# Excerpted records

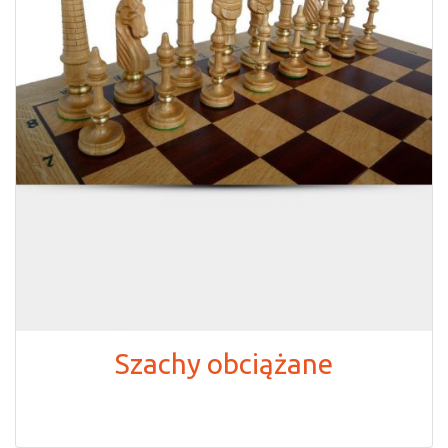
Szachy obciążane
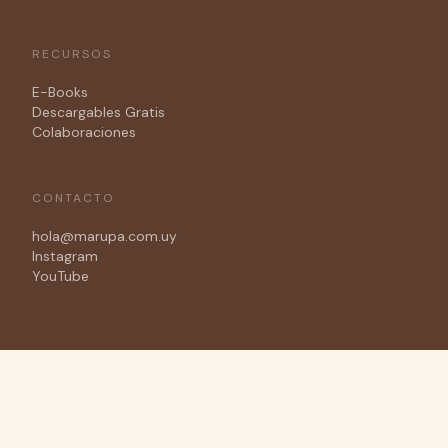
RECURSOS
E-Books
Descargables Gratis
Colaboraciones
CONTACTO
hola@marupa.com.uy
Instagram
YouTube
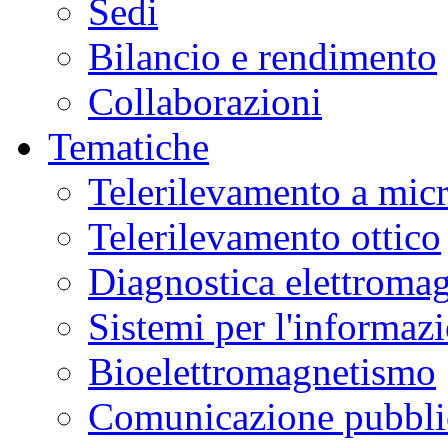
Sedi
Bilancio e rendimento
Collaborazioni
Tematiche
Telerilevamento a mic
Telerilevamento ottico
Diagnostica elettromag
Sistemi per l'informaz
Bioelettromagnetismo
Comunicazione pubblic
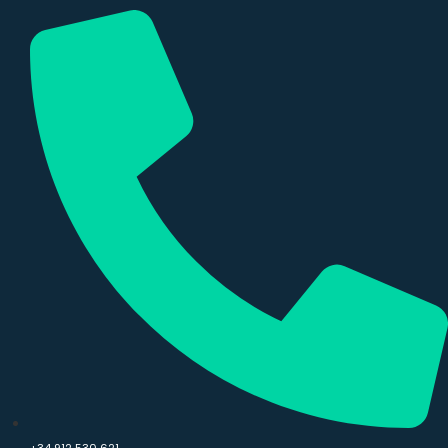
+34 912 530 621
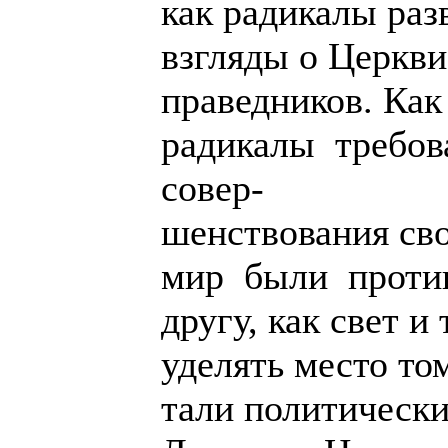
как радикалы раз
взгляды о Церкви
праведников. Как
радикалы требов
совер-
шенствования св
мир были проти
другу, как свет и
уделять место том
тали политическ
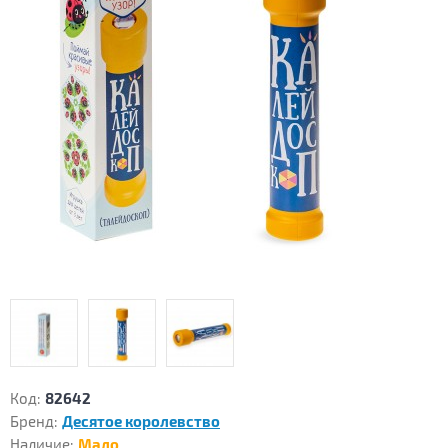
Код:
82642
Бренд:
Десятое королевство
Наличие:
Мало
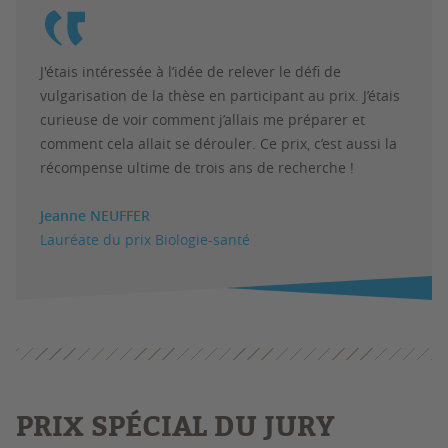
J'étais intéressée à l’idée de relever le défi de
vulgarisation de la thèse en participant au prix. J’étais
curieuse de voir comment j’allais me préparer et
comment cela allait se dérouler. Ce prix, c’est aussi la
récompense ultime de trois ans de recherche !
Jeanne NEUFFER
Lauréate du prix Biologie-santé
PRIX SPÉCIAL DU JURY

# Assignment
Pictures stay out; the records above are otherwise reproduced exactly.

# Answer to the problem
Szachy obciążane
RECURSOS
E-Books
Descargables Gratis
Colaboraciones
CONTACTO
hola@marupa.com.uy
Instagram
YouTube
Sedi
Bilancio e rendimento
Collaborazioni
Tematiche
Telerilevamento a mic
Telerilevamento ottico
Diagnostica elettromag
Sistemi per l'informaz
Bioelettromagnetismo
Comunicazione pubblic
+34 912 530 621
как радикалы раз
взгляды о Церкви
праведников. Как
радикалы требов
совер-
шенствования св
мир были проти
другу, как свет и
уделять место том
тали политическ
Код:
82642
Бренд:
Десятое королевство
Наличие:
Мало
J'étais intéressée à l’idée de relever le défi de
vulgarisation de la thèse en participant au prix. J’étais
curieuse de voir comment j’allais me préparer et
comment cela allait se dérouler. Ce prix, c’est aussi la
récompense ultime de trois ans de recherche !
Jeanne NEUFFER
Lauréate du prix Biologie-santé
PRIX SPÉCIAL DU JURY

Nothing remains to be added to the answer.